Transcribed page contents
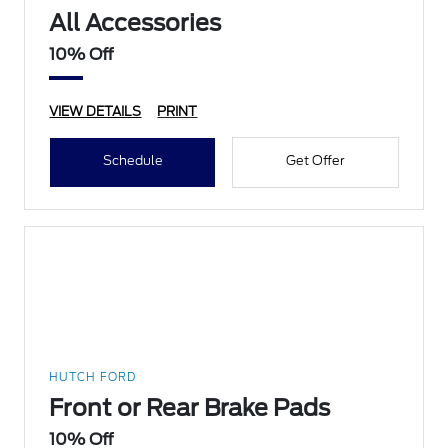
All Accessories
10% Off
VIEW DETAILS
PRINT
Schedule
Get Offer
HUTCH FORD
Front or Rear Brake Pads
10% Off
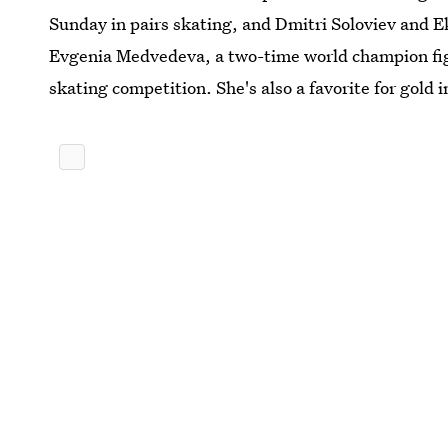
Sunday in pairs skating, and Dmitri Soloviev and 
Evgenia Medvedeva, a two-time world champion fig
skating competition. She's also a favorite for gold 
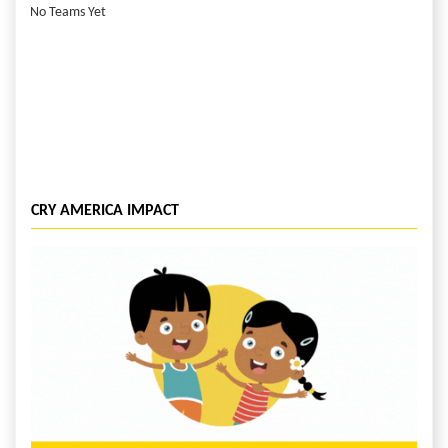
No Teams Yet
CRY AMERICA IMPACT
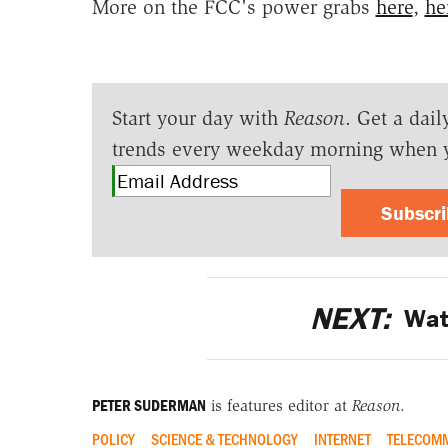
More on the FCC's power grabs
here
,
he
Start your day with
Reason
. Get a dail
trends every weekday morning when 
Subscr
NEXT:
Wat
PETER SUDERMAN
is features editor at
Reason
.
POLICY
SCIENCE & TECHNOLOGY
INTERNET
TELECOMM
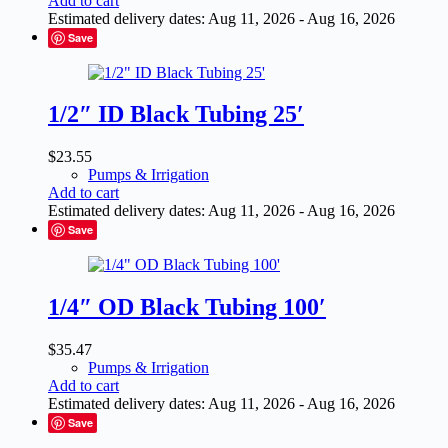
Add to cart
Estimated delivery dates: Aug 11, 2026 - Aug 16, 2026
Save
1/2″ ID Black Tubing 25′
$
23.55
Pumps & Irrigation
Add to cart
Estimated delivery dates: Aug 11, 2026 - Aug 16, 2026
Save
1/4″ OD Black Tubing 100′
$
35.47
Pumps & Irrigation
Add to cart
Estimated delivery dates: Aug 11, 2026 - Aug 16, 2026
Save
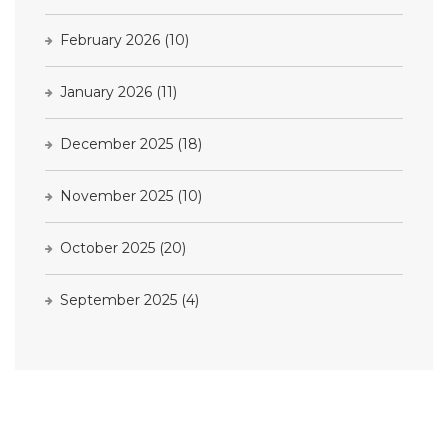
February 2026
(10)
January 2026
(11)
December 2025
(18)
November 2025
(10)
October 2025
(20)
September 2025
(4)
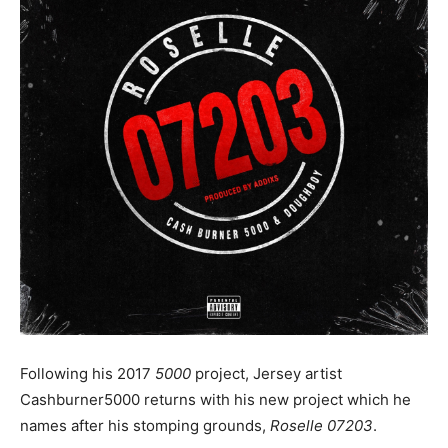
Following his 2017
5000
project, Jersey artist
Cashburner5000 returns with his new project which he
names after his stomping grounds,
Roselle 07203
.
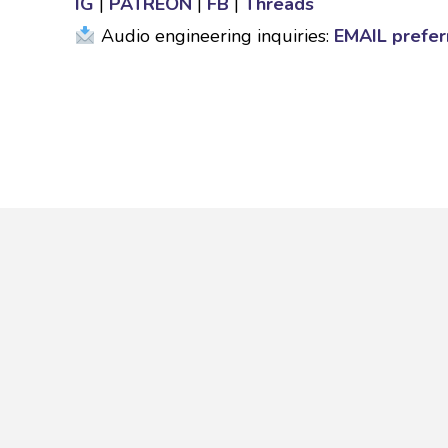
IG
|
PATREON
|
FB
|
Threads
Audio engineering inquiries:
EMAIL prefe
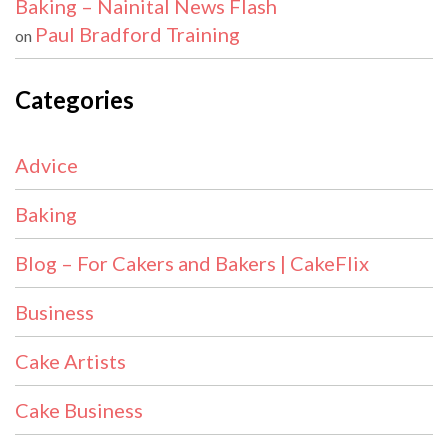
Baking – Nainital News Flash
Paul Bradford Training
on
Categories
Advice
Baking
Blog – For Cakers and Bakers | CakeFlix
Business
Cake Artists
Cake Business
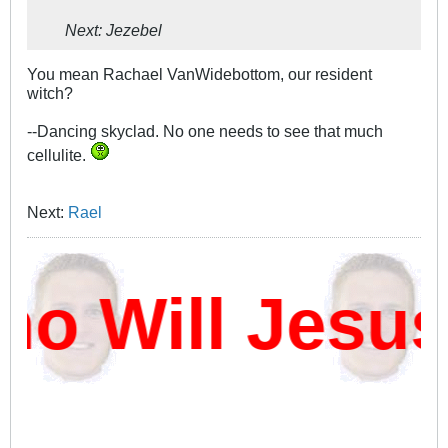
Next: Jezebel
You mean Rachael VanWidebottom, our resident
witch?
--Dancing skyclad. No one needs to see that much
cellulite.
Next:
Rael
 Will Jesus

▶ [Problem] Omit the pictures and write out the lines above from the one with "Cake Artists" through the last, unchanged.

▶ [Completed task]
Cake Artists
Cake Business
Next: Jezebel
You mean Rachael VanWidebottom, our resident
witch?
--Dancing skyclad. No one needs to see that much
cellulite.
Next:
Rael
 Will Jesus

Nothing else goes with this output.